According to CanLearn, an online Government of Canada resource, in 2015 an average year of tuition will cost more than $12,000 for those who stay at home and more that $21,000 for students that choose to move away from home. Tuition is expected to increase an average of $2,000 to $3,000 every five years. For those who decide to pursue a 4-year honours degree away from home in 2015, the cost could be approximately $84,000.

Meanwhile, when it comes to retirement, Edward Jones suggests that it's a prudent idea for investors to assume that they'll likely need between 70 and 90 per cent of pre-retirement income to maintain a current standard of living in retirement.

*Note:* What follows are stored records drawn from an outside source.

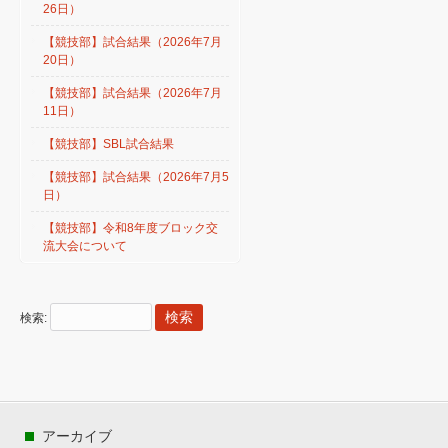
26日）
【競技部】試合結果（2026年7月
20日）
【競技部】試合結果（2026年7月
11日）
【競技部】SBL試合結果
【競技部】試合結果（2026年7月5
日）
【競技部】令和8年度ブロック交
流大会について
検索:
アーカイブ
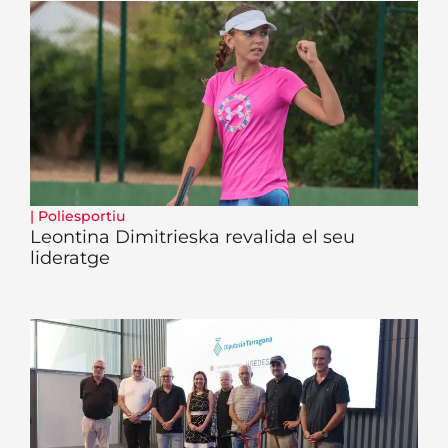
|
Poliesportiu
Leontina Dimitrieska revalida el seu
lideratge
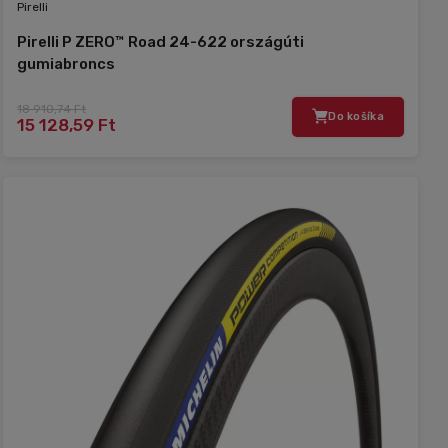
Pirelli
Pirelli P ZERO™ Road 24-622 országúti
gumiabroncs
18 910,74 Ft
Do košíka
15 128,59 Ft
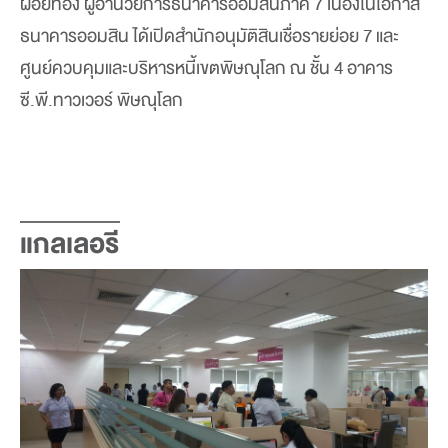
ฝอยทอง ผู้อำนวยการธนาคารออมสินภาค 7 เนื่องในโอกาส
ธนาคารออมสิน ได้เปิดสำนักอนุมัติสินเชื่อรายย่อย 7 และ
ศูนย์ควบคุมและบริหารหนี้เขตพิษณุโลก ณ ชั้น 4 อาคาร
ซี.พี.ทาวเวอร์ พิษณุโลก
แกลเลอรี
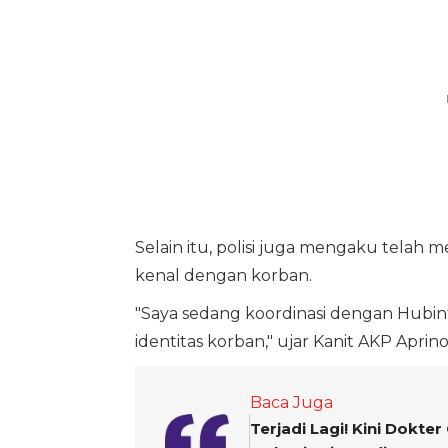
Selain itu, polisi juga mengaku tel
kenal dengan korban.
"Saya sedang koordinasi dengan Hubint
identitas korban," ujar Kanit AKP Aprino
Baca Juga
Terjadi Lagi! Kini Dokte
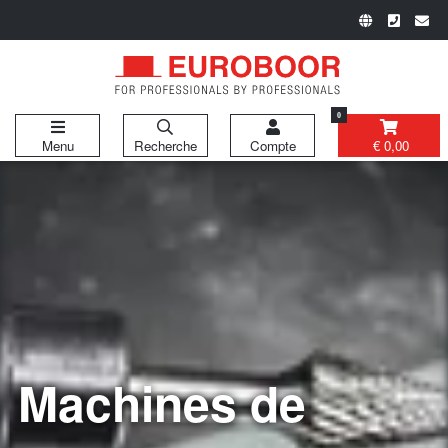
0
Menu
Recherche
Compte
€ 0,00
Machines de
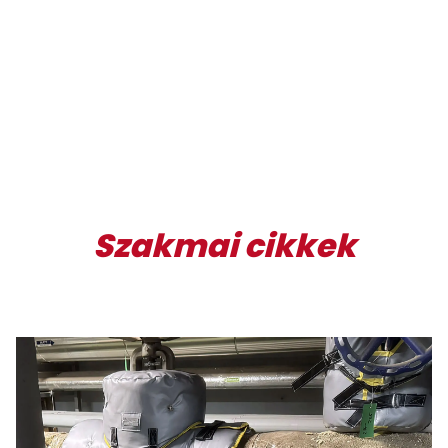
Szakmai cikkek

"When you look at the numbers, it means some careful planning is required. It is not enough to passively put away money each month and hope for great returns - it means really staying on top of your portfolio and balancing financial needs with the right financial choices. It also means working with an expert to lay out clear goals," says Kay-Scott.

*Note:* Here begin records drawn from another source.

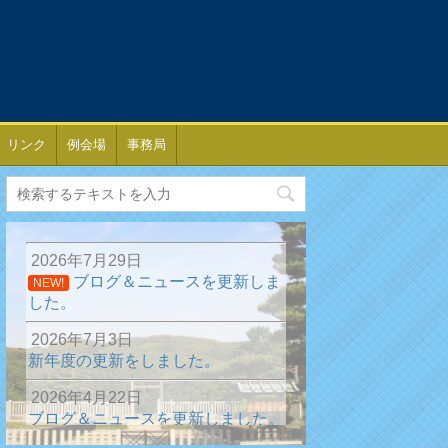
リンク
例会場
事務局
2026年7月29日
ブログ＆ニュースを更新しま
NEW!
した。
2026年7月3日
新年度の更新をしました。
2026年4月22日
ブログ＆ニュースを更新しました。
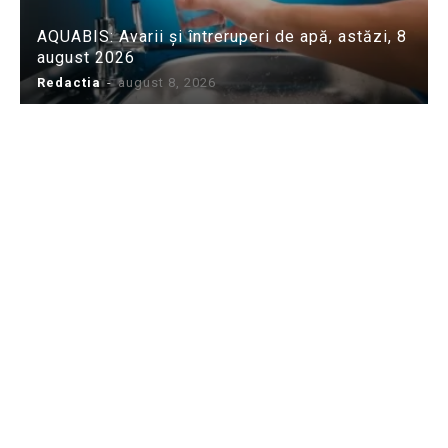
AQUABIS: Avarii și întreruperi de apă, astăzi, 8
august 2026
Redactia
-
august 8, 2026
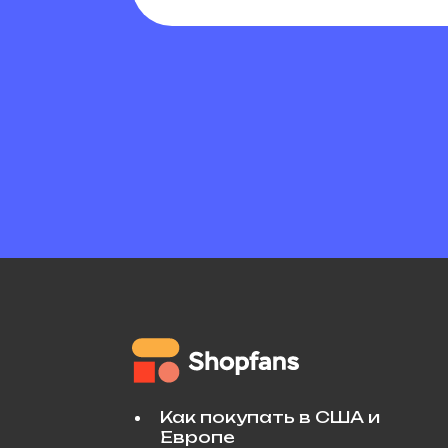
Как покупать в США и
Европе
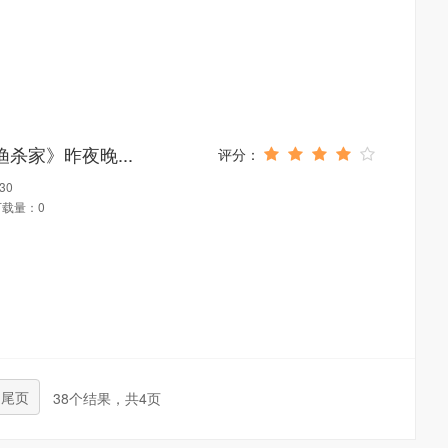
杀家》昨夜晚...
30
下载量：0
尾页
38个结果，共4页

She offers the following tips to help parents balance:

Define your financial goals, and create a financial plan based on these - In trying to achieve your goals, ensure that your investments are appropriate for your needs and risk tolerance, and that your portfolio is properly diversified. Education funding may be a shorter-term goal than retirement planning, and assets should be allocated accordingly. Investors should speak to an expert to determine what suits their individual portfolio.

Set-up RESPs for your children - To keep up with the rising costs of tuition, parents can contribute to a Registered Education Savings Plan (RESP) that offers tax benefits and great growth potential with contributions from the Government of Canada.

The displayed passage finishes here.